En el barrio de San Nicolás, en la colonia El Edén del municipio San Martin, Metepec, desapareció don Manuel, un anciano que vivía en una casita de lámina al fondo de la calle principal.
Don Manuel cuidaba a los perros callejeros de varias calles aledañas, siempre iba tras él una manada de entre 8 y 12 caninos. La gente se impresionaba de verlos y su reacción era rechazarlos. A donde quiera que llegaban los comenzaban a correr, no tardaban los dueños de los negocios en sacar la escoba o bandejas con agua y se las lanzaban con saña, hasta don Manuel terminó mojado en varias ocasiones. Desgraciadamente los demás no podían entender y mucho menos valorar lo que el viejo hacía.
Fabiola, una joven que adoraba a los animales (o eso decía) tenía dos mascotas a las que sacaba a pasear a las 6. Siempre trataba de no cruzarse con el viejito porque decía que sus perros tenían pulgas. Ella y los vecinos solo querían a los perros finos, no a los callejeros, esos eran vistos, cuidados y alimentados por el anciano. Esa era su labor social, su lucha y su legado. Así anduvo por 9 años, recogiendo cartón para venderlo y sobreviviendo de lo que algunos le llegaban a donar en el mercado: ropa, comida o con suerte dinero. Su esposa ya había muerto. Dicen que cuando él llego a la colonia, ella ya había fallecido.
Cuando pasaba frente a mi casa me gustaba observarlo, ver como caminaba despacito, sonriente, con la manada detrás, como sus guardianes. Traía siempre una bolsa en el hombro, donde guardaba las croquetas que les repartía cada cierto tiempo a los perros. De manera sorprendente, como magia, le alcanzaba incluso, para darle a otros perros que no lo seguían. A veces me sentía enfurecida porque doña Ana y doña Elvira lo ofendían, platicaban entre ellas lo mucho que les molestaba ver al señor. Decían que le daba mal vista a la calle.

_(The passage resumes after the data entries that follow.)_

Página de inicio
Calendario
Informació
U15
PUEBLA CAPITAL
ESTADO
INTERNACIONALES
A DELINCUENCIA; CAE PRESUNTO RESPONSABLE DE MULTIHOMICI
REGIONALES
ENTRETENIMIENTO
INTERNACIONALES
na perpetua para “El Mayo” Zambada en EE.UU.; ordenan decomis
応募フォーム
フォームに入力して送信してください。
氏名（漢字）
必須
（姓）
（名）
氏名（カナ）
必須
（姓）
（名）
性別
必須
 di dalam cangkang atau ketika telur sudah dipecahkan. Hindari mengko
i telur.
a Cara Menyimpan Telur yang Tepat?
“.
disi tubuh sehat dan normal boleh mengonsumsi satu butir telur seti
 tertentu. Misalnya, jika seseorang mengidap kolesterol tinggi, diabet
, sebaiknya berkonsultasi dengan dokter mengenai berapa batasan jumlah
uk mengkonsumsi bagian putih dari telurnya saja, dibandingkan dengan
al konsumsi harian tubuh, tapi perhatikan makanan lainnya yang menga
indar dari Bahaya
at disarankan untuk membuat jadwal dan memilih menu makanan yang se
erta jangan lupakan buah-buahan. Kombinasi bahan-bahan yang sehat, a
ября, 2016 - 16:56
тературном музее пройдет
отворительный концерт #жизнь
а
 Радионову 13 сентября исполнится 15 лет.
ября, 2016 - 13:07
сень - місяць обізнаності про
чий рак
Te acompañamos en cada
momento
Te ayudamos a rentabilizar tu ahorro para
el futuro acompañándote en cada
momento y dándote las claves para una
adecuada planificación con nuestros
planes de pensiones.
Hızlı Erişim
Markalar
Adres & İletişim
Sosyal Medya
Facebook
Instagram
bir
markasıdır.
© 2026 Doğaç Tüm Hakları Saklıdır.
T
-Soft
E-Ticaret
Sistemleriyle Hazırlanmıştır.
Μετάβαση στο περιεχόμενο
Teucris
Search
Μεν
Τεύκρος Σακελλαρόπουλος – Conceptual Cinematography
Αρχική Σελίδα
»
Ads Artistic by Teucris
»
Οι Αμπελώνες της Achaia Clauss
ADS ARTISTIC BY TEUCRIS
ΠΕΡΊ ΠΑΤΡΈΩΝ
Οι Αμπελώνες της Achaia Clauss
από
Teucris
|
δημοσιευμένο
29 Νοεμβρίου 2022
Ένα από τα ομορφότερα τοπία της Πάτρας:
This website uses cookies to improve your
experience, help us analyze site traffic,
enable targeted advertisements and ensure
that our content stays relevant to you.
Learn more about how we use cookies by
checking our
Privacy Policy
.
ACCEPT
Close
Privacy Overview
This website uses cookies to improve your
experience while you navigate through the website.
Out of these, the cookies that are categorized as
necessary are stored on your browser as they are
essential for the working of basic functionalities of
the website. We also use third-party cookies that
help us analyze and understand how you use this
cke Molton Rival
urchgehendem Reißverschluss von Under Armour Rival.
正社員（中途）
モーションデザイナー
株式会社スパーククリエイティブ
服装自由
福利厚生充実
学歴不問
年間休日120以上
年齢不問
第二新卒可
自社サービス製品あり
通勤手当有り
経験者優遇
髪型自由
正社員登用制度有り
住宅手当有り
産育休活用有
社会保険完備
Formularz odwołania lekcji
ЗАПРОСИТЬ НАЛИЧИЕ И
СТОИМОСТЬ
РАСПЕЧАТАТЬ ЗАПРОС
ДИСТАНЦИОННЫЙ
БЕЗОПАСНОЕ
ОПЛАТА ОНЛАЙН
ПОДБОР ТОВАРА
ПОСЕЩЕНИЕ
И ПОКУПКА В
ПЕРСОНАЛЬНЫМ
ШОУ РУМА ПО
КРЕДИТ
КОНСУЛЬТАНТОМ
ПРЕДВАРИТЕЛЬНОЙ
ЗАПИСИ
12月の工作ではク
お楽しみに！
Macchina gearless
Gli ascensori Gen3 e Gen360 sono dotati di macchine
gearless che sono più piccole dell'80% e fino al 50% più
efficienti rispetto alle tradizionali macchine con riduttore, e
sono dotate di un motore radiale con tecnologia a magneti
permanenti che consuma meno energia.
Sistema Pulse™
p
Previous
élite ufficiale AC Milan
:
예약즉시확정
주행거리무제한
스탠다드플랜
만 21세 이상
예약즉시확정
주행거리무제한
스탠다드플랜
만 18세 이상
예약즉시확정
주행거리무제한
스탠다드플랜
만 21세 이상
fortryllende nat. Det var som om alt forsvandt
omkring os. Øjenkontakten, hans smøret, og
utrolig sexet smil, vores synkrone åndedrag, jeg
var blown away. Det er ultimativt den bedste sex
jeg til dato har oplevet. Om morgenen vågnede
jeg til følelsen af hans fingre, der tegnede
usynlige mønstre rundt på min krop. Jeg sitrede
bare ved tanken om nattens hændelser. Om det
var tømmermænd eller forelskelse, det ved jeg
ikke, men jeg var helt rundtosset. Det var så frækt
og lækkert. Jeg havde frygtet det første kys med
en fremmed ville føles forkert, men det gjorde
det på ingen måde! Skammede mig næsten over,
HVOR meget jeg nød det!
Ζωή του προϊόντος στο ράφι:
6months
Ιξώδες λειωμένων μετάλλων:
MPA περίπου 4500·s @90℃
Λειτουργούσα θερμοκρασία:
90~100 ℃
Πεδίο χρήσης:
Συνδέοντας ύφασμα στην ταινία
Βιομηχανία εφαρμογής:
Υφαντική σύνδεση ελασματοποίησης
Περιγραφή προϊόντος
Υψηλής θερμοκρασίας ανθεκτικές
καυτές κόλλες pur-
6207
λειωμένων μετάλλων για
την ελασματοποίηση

Un día escuche en el mercado que don Manuel desapareció, nadie se imaginaba donde podría estar. Él no tenía familia y de las personas que lo apreciaban, nadie sabía nada. Se denunció su desaparición y se inició una búsqueda, pero nunca jamás se supo nada. Los perros se quedaron solos y fueron muriendo uno a uno (de tristeza decía mi mamá), al no tener quien los alimentara, la gente comenzó a llevarles comida, pero ellos dejaron de comer. Se paseaban por la calle como buscando a su líder, pero se cansaron, ya estaban muy débiles. Las personas por fin entendieron la labor de don Manuel. Algunos se arrepintieron tal, que hicieron una misa en su honor y en el de los perritos.
Durante meses la calle estuvo sola, realmente se sentía la ausencia del viejo, hasta que un día, uno muy soleado, llegó Solovino, un perro adulto que parecía haber sido abandonado por su familia. Era precioso y dócil, las vecinas lo cuidaban, los comerciantes lo alimentaban, hasta se hizo amigo de Fabiola y sus mascotas. Con los días llegaron más perros a la colonia, los vecinos los respetaban y yo estaba sorprendida con el cambio y con lo emotivo del suceso. Solovino trajo luz y le permitió a la gente de mi barrio, enmendar la deuda con don Manuel, el viejito de los perros, como hasta hoy lo recordamos.